● Aim of the task:
Whenever a line of the data below holds the string "Santa", copy that line.

● Supplied data:

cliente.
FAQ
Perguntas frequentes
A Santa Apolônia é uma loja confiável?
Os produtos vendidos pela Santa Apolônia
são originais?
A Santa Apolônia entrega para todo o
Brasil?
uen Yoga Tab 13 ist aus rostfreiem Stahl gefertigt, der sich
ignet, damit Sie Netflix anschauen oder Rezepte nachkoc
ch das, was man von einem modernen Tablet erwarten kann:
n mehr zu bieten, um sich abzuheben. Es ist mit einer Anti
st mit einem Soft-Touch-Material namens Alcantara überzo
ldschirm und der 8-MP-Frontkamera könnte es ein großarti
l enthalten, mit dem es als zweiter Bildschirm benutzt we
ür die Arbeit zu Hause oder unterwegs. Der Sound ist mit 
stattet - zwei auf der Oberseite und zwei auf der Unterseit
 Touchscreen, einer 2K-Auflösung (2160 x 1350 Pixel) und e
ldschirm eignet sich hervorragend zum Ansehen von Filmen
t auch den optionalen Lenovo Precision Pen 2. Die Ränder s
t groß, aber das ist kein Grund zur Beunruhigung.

---

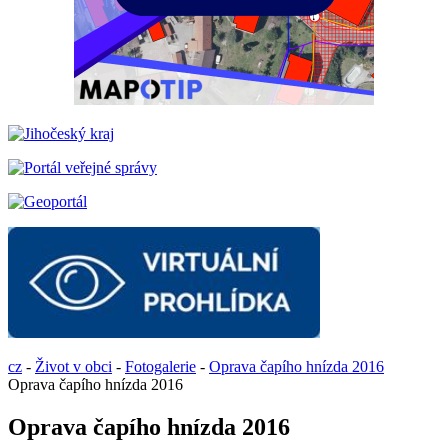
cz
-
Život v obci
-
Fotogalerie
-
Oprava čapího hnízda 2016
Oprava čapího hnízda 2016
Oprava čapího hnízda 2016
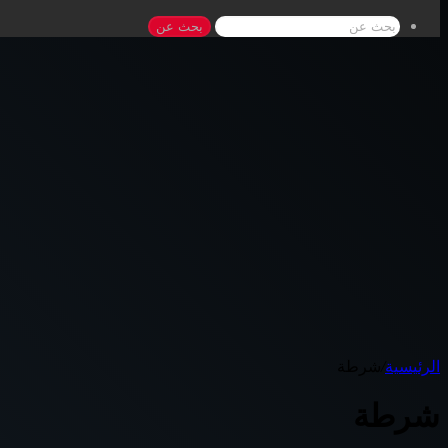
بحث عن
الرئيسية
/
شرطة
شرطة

---

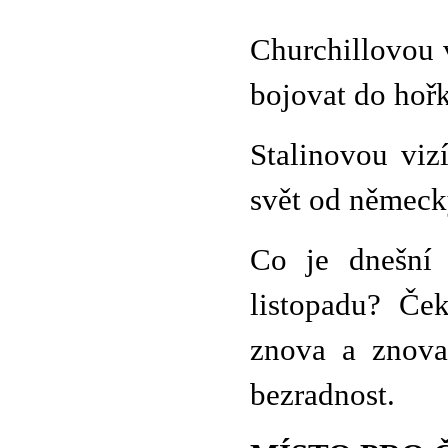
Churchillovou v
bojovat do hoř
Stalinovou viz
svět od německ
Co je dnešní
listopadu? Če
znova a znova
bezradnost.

● Result:
A Santa Apolônia é uma loja confiável?
Os produtos vendidos pela Santa Apolônia
A Santa Apolônia entrega para todo o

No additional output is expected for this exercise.